Der Gemeinderat fordert die Stadtverwaltung auf:

In ihrer Funktion als Mitglied im Kommunalen Arbeitgeberverband unterstützt die Stadt Karlsruhe bei den anstehenden Tarifverhandlungen der Sozial- und Erziehungsdienste die Forderungen der Beschäftigten, vertreten durch die Gewerkschaft ver.di.

 

Begründung:

Die Tarifverhandlungen in den Sozial- und Erziehungsdiensten im März 2020 wurden bedingt durch Corona unterbrochen. Am 25. Februar 2022 nahmen die Tarifparteien die Gespräche nun wieder auf. Die Beschäftigten fordern nun erneut in diesen Tarifverhandlungen eine Verbesserung der belastenden Arbeitsbedingungen, eine finanzielle Aufwertung der Arbeit und Maßnahmen gegen den Fachkräftemangel.

Nicht erst seit Corona ist die sogenannte Systemrelevanz der Sozial- und Erzieherberufe bekannt. Gleichzeitig haben wir auch in Karlsruhe einen problematischen Mangel an Fachkräften, beispielsweise in den städtischen Kitas. Viele Angebote z.B. auch Krippenplätze können kaum aufrechterhalten, geschweige denn ausgebaut werden.

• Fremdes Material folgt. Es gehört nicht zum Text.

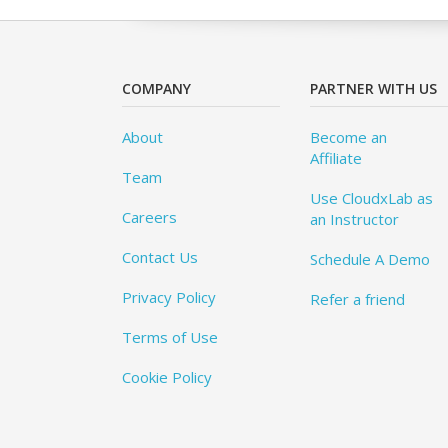
COMPANY
PARTNER WITH US
About
Become an
Affiliate
Team
Use CloudxLab as
Careers
an Instructor
Contact Us
Schedule A Demo
Privacy Policy
Refer a friend
Terms of Use
Cookie Policy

Ergänzend zu vielen schon laufenden Maßnahmen zur Unterstützung und zum Erhalt der Fachkräfte in den städtischen Einrichtungen ist es notwendig, Fachkräfte in den Sozial- und Erziehungsberufen der Verantwortung entsprechend besser zu bezahlen.

Die Stadt Karlsruhe hat als Mitglied im Kommunalen Arbeitgeberverband die Möglichkeit, die Forderungen der Beschäftigten zu unterstützen und damit einen wichtigen Beitrag zur Gewinnung und zum Erhalt von Sozialarbeiter*innen und Erzieher*innen für die städtischen Einrichtungen zu leisten.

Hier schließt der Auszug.